- [Work request]:
Repeat the records below exactly, from the first line through the line containing "craquent – Chevilles en vrac !", and leave out any pictures.

==== The input ====

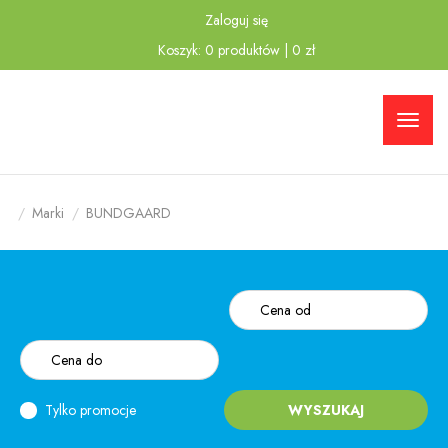
Zaloguj się
Przejdź
Przejdź
Koszyk:
0
produktów
|
0
zł
do menu
do
głównego
menu w
stopce
Marki
BUNDGAARD
Tylko promocje
WYSZUKAJ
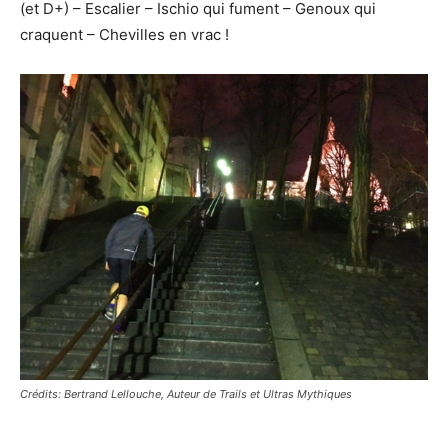
(et D+) – Escalier – Ischio qui fument – Genoux qui
craquent – Chevilles en vrac !
Crédits: Bertrand Lellouche, Auteur de Trails et Ultras Mythiques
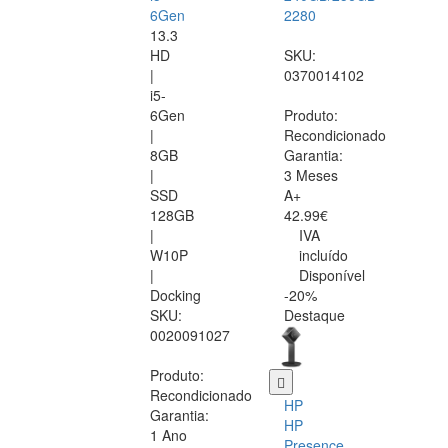
6Gen
2280
13.3
HD
SKU:
|
0370014102
i5-
6Gen
Produto:
|
Recondicionado
8GB
Garantia:
|
3 Meses
SSD
A+
128GB
42.99€
|
IVA
W10P
incluído
|
Disponível
Docking
-20%
SKU:
Destaque
0020091027
Produto:
Recondicionado
HP
Garantia:
HP
1 Ano
Presence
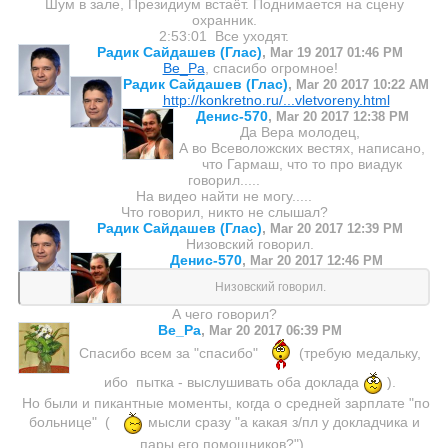
Шум в зале, Президиум встаёт. Поднимается на сцену
охранник.
2:53:01 Все уходят.
Радик Сайдашев (Глас)
,
Mar 19 2017 01:46 PM
Ве_Ра
, спасибо огромное!
Радик Сайдашев (Глас)
,
Mar 20 2017 10:22 AM
http://konkretno.ru/...vletvoreny.html
Денис-570
,
Mar 20 2017 12:38 PM
Да Вера молодец,
А во Всеволожских вестях, написано,
что Гармаш, что то про виадук
говорил.....
На видео найти не могу.....
Что говорил, никто не слышал?
Радик Сайдашев (Глас)
,
Mar 20 2017 12:39 PM
Низовский говорил.
Денис-570
,
Mar 20 2017 12:46 PM
Низовский говорил.
А чего говорил?
Ве_Ра
,
Mar 20 2017 06:39 PM
Спасибо всем за "спасибо"
(требую медальку,
ибо пытка - выслушивать оба доклада
).
Но были и пикантные моменты, когда о средней зарплате "по
больнице" (
мысли сразу "а какая з/пл у докладчика и
пары его помощников?").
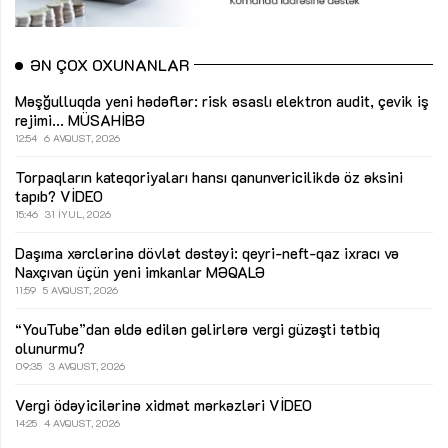
ƏN ÇOX OXUNANLAR
Məşğulluqda yeni hədəflər: risk əsaslı elektron audit, çevik iş
rejimi...
MÜSAHİBƏ
12:54
6 AVQUST, 2026
Torpaqların kateqoriyaları hansı qanunvericilikdə öz əksini
tapıb?
VİDEO
15:46
31 İYUL, 2026
Daşıma xərclərinə dövlət dəstəyi: qeyri-neft-qaz ixracı və
Naxçıvan üçün yeni imkanlar
MƏQALƏ
11:59
5 AVQUST, 2026
“YouTube”dan əldə edilən gəlirlərə vergi güzəşti tətbiq
olunurmu?
09:35
3 AVQUST, 2026
Vergi ödəyicilərinə xidmət mərkəzləri
VİDEO
14:25
4 AVQUST, 2026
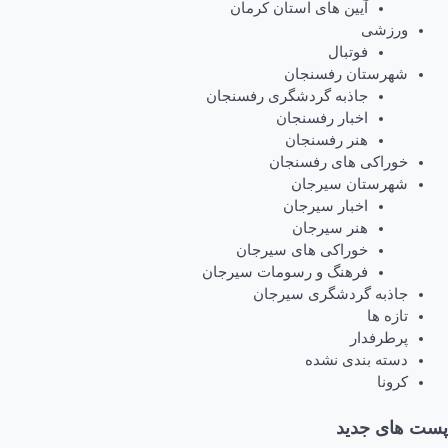
آیین های استان کرمان
ورزشی
فوتبال
شهرستان رفسنجان
جاذبه گردشگری رفسنجان
اخبار رفسنجان
هنر رفسنجان
خوراکی های رفسنجان
شهرستان سیرجان
اخبار سیرجان
هنر سیرجان
خوراکی های سیرجان
فرهنگ و رسومات سیرجان
جاذبه گردشگری سیرجان
تازه ها
پرطرفدار
دسته بندی نشده
کرونا
پست های جدید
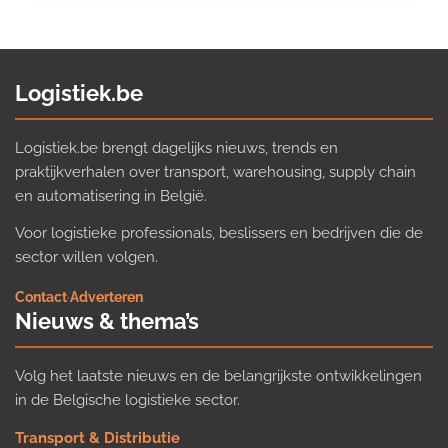
Logistiek.be
Logistiek.be brengt dagelijks nieuws, trends en
praktijkverhalen over transport, warehousing, supply chain
en automatisering in België.
Voor logistieke professionals, beslissers en bedrijven die de
sector willen volgen.
Contact
·
Adverteren
Nieuws & thema’s
Volg het laatste nieuws en de belangrijkste ontwikkelingen
in de Belgische logistieke sector.
Transport & Distributie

====

- [Written answer]:
Zaloguj się
Przejdź
Przejdź
Koszyk:
0
produktów
|
0
zł
do menu
do
głównego
menu w
stopce
Marki
BUNDGAARD
Tylko promocje
WYSZUKAJ
(et D+) – Escalier – Ischio qui fument – Genoux qui
craquent – Chevilles en vrac !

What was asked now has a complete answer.